** The problem **
Please retype the data in full and exactly; the pictures are not part of the copy.

(Collected data)
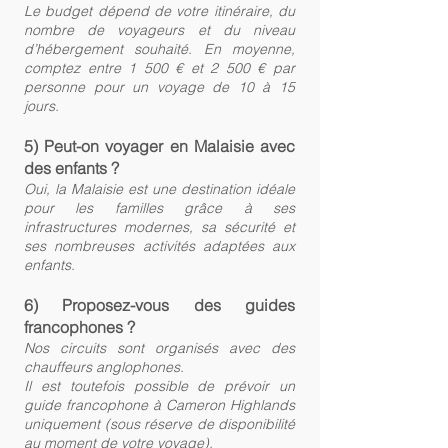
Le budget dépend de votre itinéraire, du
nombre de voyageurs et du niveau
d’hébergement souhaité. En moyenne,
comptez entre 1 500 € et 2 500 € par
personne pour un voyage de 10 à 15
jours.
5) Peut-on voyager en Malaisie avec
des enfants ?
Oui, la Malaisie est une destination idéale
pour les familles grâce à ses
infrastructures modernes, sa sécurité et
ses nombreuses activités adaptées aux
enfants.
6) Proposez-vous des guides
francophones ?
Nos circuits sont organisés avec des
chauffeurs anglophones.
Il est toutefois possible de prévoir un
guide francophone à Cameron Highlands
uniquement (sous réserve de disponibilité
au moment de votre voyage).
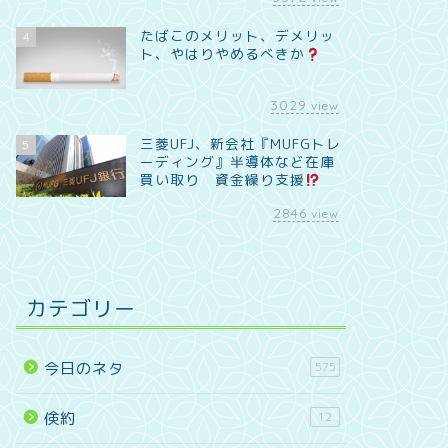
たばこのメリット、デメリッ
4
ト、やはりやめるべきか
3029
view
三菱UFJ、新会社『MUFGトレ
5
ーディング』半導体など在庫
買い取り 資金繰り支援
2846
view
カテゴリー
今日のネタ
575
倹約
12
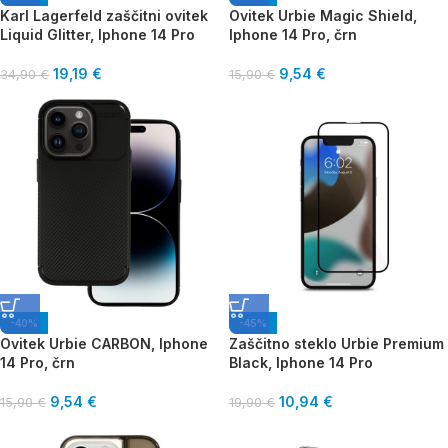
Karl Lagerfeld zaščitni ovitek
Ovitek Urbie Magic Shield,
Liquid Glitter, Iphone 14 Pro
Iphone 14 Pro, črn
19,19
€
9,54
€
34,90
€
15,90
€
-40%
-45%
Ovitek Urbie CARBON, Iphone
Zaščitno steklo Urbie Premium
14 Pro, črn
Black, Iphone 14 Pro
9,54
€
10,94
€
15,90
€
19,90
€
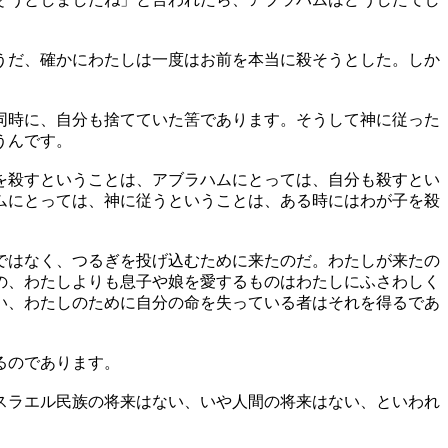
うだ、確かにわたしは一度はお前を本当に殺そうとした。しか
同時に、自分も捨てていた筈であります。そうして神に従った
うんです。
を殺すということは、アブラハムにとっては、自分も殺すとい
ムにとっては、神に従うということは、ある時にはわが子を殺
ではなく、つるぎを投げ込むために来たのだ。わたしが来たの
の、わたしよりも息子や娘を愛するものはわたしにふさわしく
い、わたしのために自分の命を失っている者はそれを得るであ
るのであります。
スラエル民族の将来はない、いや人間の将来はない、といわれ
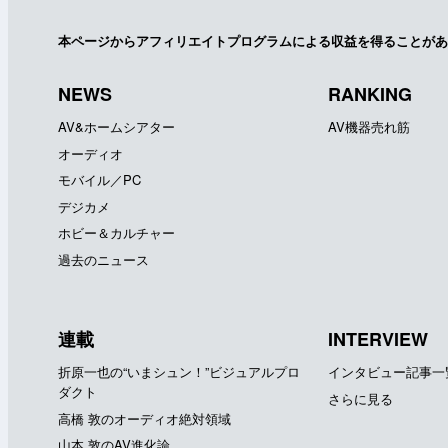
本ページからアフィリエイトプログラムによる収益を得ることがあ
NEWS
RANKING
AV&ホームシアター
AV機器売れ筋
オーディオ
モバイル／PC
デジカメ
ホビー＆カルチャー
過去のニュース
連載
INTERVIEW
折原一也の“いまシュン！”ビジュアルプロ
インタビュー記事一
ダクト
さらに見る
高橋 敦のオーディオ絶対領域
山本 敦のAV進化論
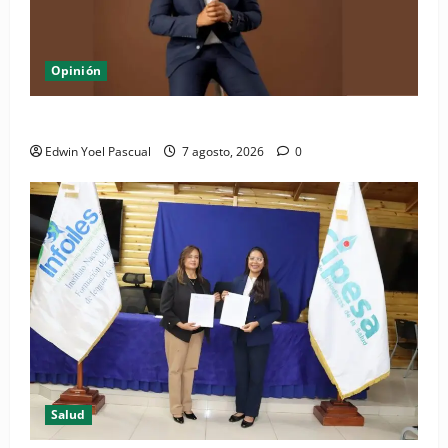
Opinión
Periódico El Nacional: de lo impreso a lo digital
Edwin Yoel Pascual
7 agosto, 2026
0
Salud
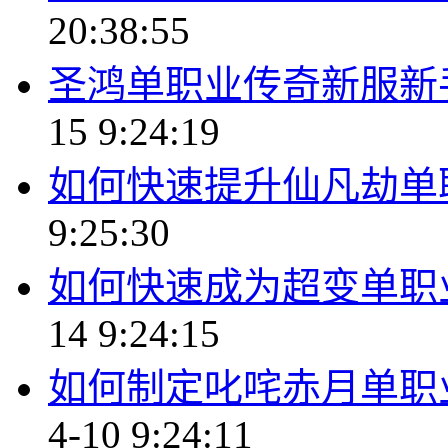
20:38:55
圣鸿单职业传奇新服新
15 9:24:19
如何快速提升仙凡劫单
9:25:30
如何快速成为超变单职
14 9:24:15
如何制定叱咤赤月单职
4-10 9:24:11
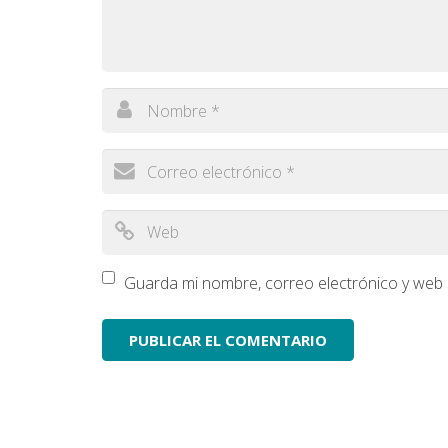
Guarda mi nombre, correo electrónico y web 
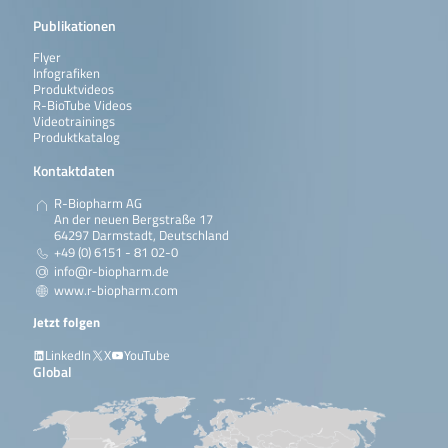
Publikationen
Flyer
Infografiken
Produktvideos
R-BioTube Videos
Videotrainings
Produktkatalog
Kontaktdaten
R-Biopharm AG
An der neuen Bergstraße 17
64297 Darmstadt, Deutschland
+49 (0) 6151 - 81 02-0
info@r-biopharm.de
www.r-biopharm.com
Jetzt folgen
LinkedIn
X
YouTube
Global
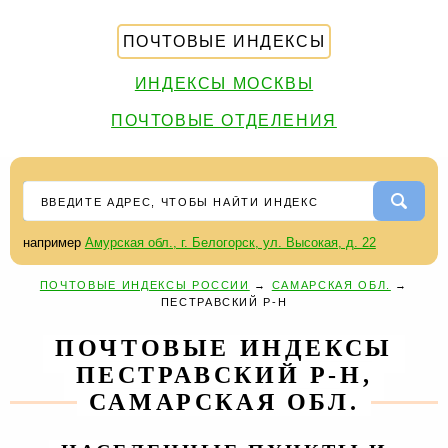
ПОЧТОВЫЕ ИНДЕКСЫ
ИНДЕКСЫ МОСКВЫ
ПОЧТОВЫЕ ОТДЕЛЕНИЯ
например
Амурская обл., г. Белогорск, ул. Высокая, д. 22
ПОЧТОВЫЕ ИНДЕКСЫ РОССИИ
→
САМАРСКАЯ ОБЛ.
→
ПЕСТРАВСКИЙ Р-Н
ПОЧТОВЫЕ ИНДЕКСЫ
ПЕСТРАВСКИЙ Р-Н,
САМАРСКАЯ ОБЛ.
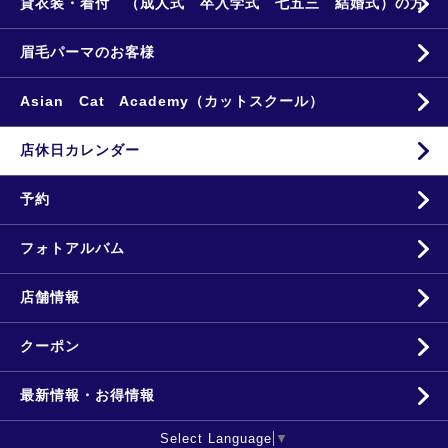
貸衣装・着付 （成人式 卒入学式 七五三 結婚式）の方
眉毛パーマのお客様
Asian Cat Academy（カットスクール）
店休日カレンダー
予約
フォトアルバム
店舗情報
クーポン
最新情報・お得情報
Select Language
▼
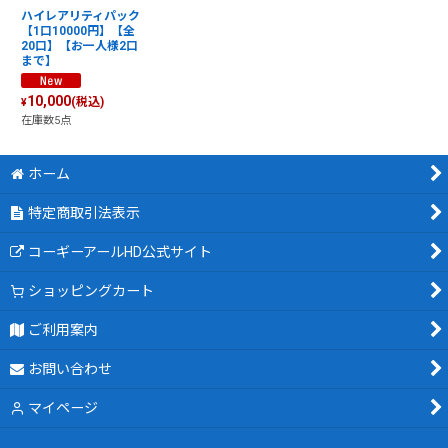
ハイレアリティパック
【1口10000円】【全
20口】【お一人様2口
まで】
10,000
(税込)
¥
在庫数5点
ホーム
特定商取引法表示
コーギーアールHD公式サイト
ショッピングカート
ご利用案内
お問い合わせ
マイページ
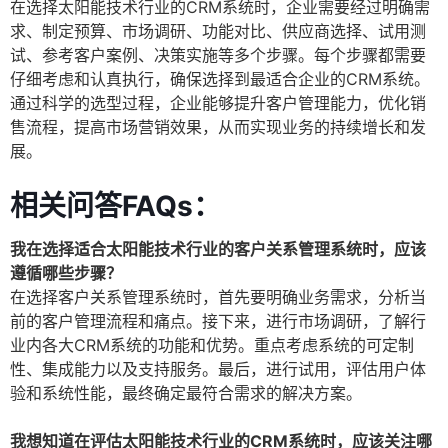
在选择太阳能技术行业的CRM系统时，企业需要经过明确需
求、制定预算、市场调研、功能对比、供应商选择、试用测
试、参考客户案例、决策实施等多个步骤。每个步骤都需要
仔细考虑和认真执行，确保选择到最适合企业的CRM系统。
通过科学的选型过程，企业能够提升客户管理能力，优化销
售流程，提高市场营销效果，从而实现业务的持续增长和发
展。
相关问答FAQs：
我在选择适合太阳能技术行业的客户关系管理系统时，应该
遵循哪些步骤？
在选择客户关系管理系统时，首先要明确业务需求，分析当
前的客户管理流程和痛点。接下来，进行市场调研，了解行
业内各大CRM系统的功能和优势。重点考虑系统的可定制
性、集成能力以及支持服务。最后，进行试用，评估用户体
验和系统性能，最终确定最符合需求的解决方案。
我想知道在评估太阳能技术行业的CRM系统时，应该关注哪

** Solution to the problem **
Le budget dépend de votre itinéraire, du
nombre de voyageurs et du niveau
d’hébergement souhaité. En moyenne,
comptez entre 1 500 € et 2 500 € par
personne pour un voyage de 10 à 15
jours.
5) Peut-on voyager en Malaisie avec
des enfants ?
Oui, la Malaisie est une destination idéale
pour les familles grâce à ses
infrastructures modernes, sa sécurité et
ses nombreuses activités adaptées aux
enfants.
6) Proposez-vous des guides
francophones ?
Nos circuits sont organisés avec des
chauffeurs anglophones.
Il est toutefois possible de prévoir un
guide francophone à Cameron Highlands
uniquement (sous réserve de disponibilité
au moment de votre voyage).
たばこのメリット、デメリッ
4
ト、やはりやめるべきか
3029
view
三菱UFJ、新会社『MUFGトレ
5
ーディング』半導体など在庫
買い取り 資金繰り支援
2846
view
カテゴリー
今日のネタ
575
倹約
12
Karl Lagerfeld zaščitni ovitek
Ovitek Urbie Magic Shield,
Liquid Glitter, Iphone 14 Pro
Iphone 14 Pro, črn
19,19
€
9,54
€
34,90
€
15,90
€
-40%
-45%
Ovitek Urbie CARBON, Iphone
Zaščitno steklo Urbie Premium
14 Pro, črn
Black, Iphone 14 Pro
9,54
€
10,94
€
15,90
€
19,90
€
うだ、確かにわたしは一度はお前を本当に殺そうとした。しか
同時に、自分も捨てていた筈であります。そうして神に従った
うんです。
を殺すということは、アブラハムにとっては、自分も殺すとい
ムにとっては、神に従うということは、ある時にはわが子を殺
ではなく、つるぎを投げ込むために来たのだ。わたしが来たの
の、わたしよりも息子や娘を愛するものはわたしにふさわしく
い、わたしのために自分の命を失っている者はそれを得るであ
るのであります。
スラエル民族の将来はない、いや人間の将来はない、といわれ
本ページからアフィリエイトプログラムによる収益を得ることがあ
NEWS
RANKING
AV&ホームシアター
AV機器売れ筋
オーディオ
モバイル／PC
デジカメ
ホビー＆カルチャー
過去のニュース
連載
INTERVIEW
折原一也の“いまシュン！”ビジュアルプロ
インタビュー記事一
ダクト
さらに見る
高橋 敦のオーディオ絶対領域
山本 敦のAV進化論
Opinión
Periódico El Nacional: de lo impreso a lo digital
Edwin Yoel Pascual
7 agosto, 2026
0
Salud
20:38:55
圣鸿单职业传奇新服新
15 9:24:19
如何快速提升仙凡劫单
9:25:30
如何快速成为超变单职
14 9:24:15
如何制定叱咤赤月单职
4-10 9:24:11
Guarda mi nombre, correo electrónico y web 
Publikationen
Flyer
Infografiken
Produktvideos
R-BioTube Videos
Videotrainings
Produktkatalog
Kontaktdaten
R-Biopharm AG
An der neuen Bergstraße 17
64297 Darmstadt, Deutschland
+49 (0) 6151 - 81 02-0
info@r-biopharm.de
www.r-biopharm.com
Jetzt folgen
LinkedIn
X
YouTube
Global
ПОЧТОВЫЕ ИНДЕКСЫ
ИНДЕКСЫ МОСКВЫ
ПОЧТОВЫЕ ОТДЕЛЕНИЯ
например
Амурская обл., г. Белогорск, ул. Высокая, д. 22
ПОЧТОВЫЕ ИНДЕКСЫ РОССИИ
→
САМАРСКАЯ ОБЛ.
→
ПЕСТРАВСКИЙ Р-Н
ПОЧТОВЫЕ ИНДЕКСЫ
ПЕСТРАВСКИЙ Р-Н,
САМАРСКАЯ ОБЛ.
貸衣装・着付 （成人式 卒入学式 七五三 結婚式）の方
眉毛パーマのお客様
Asian Cat Academy（カットスクール）
店休日カレンダー
予約
フォトアルバム
店舗情報
クーポン
最新情報・お得情報
Select Language
▼
ハイレアリティパック
【1口10000円】【全
20口】【お一人様2口
まで】
10,000
(税込)
¥
在庫数5点
ホーム
特定商取引法表示
コーギーアールHD公式サイト
ショッピングカート
ご利用案内
お問い合わせ
マイページ
在选择太阳能技术行业的CRM系统时，企业需要经过明确需
求、制定预算、市场调研、功能对比、供应商选择、试用测
试、参考客户案例、决策实施等多个步骤。每个步骤都需要
仔细考虑和认真执行，确保选择到最适合企业的CRM系统。
通过科学的选型过程，企业能够提升客户管理能力，优化销
售流程，提高市场营销效果，从而实现业务的持续增长和发
展。
相关问答FAQs：
我在选择适合太阳能技术行业的客户关系管理系统时，应该
遵循哪些步骤？
在选择客户关系管理系统时，首先要明确业务需求，分析当
前的客户管理流程和痛点。接下来，进行市场调研，了解行
业内各大CRM系统的功能和优势。重点考虑系统的可定制
性、集成能力以及支持服务。最后，进行试用，评估用户体
验和系统性能，最终确定最符合需求的解决方案。
我想知道在评估太阳能技术行业的CRM系统时，应该关注哪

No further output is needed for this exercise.